EXERCISE OBJECTIVE:
Wherever a line of the data contains "vagy", copy that line.

Extracted page text data
···

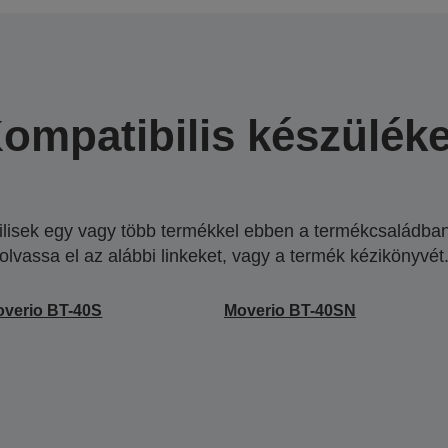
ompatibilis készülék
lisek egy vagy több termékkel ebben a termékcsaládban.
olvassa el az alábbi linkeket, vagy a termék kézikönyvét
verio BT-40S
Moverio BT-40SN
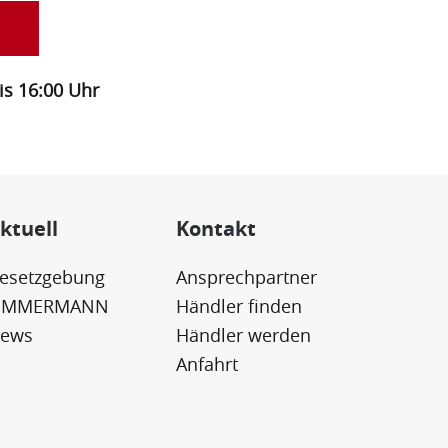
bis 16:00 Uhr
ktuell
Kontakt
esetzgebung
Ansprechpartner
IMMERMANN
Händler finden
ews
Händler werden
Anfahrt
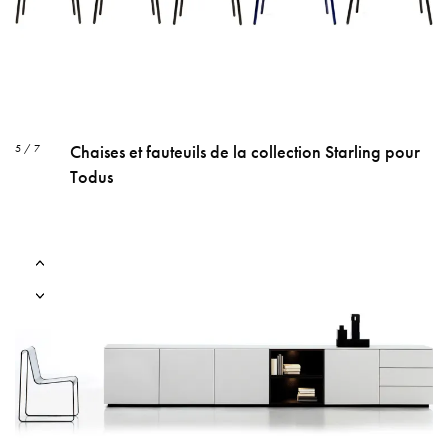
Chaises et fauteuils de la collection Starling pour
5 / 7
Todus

···

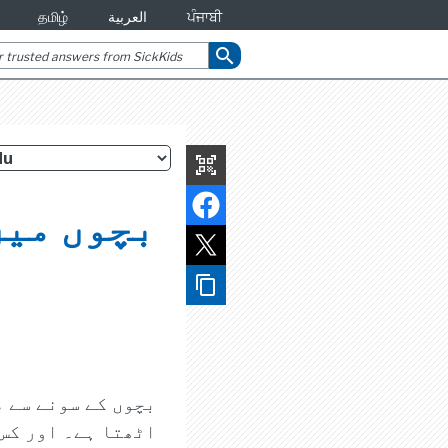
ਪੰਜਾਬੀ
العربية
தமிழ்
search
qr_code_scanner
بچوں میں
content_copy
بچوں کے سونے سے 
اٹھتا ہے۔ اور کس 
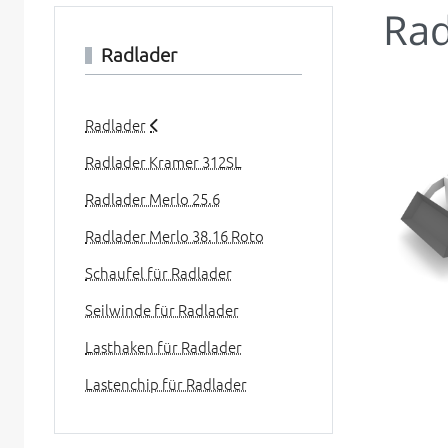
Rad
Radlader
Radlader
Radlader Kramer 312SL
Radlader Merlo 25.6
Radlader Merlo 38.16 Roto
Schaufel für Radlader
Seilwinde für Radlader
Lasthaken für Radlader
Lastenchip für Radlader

···

ANSWER BOX:
lisek egy vagy több termékkel ebben a termékcsaládban.
olvassa el az alábbi linkeket, vagy a termék kézikönyvét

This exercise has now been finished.